Data entries
===

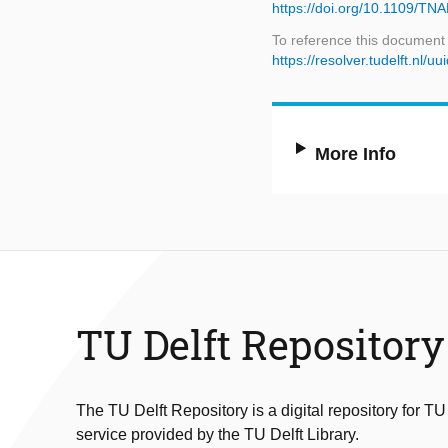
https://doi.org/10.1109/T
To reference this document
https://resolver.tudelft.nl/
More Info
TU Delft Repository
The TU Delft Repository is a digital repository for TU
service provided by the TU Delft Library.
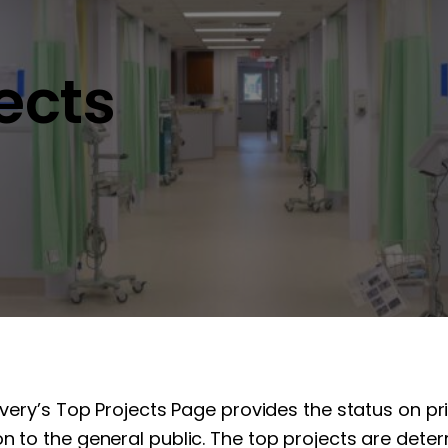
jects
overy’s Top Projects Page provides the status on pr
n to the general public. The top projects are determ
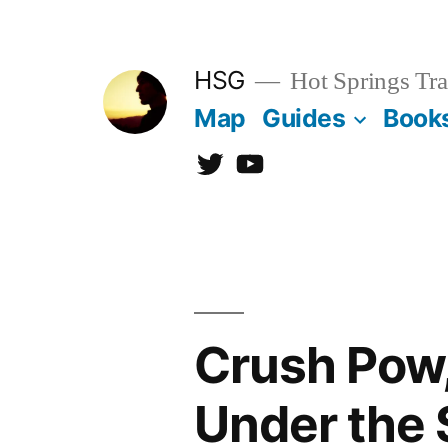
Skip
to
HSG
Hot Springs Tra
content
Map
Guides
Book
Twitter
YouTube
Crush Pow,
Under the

===

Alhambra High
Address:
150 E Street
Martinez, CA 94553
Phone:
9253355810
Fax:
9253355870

===

§ Work to be completed: Respond with nothing but the number of lines in the entries that contain the string "Repository".

§ Answer space: 2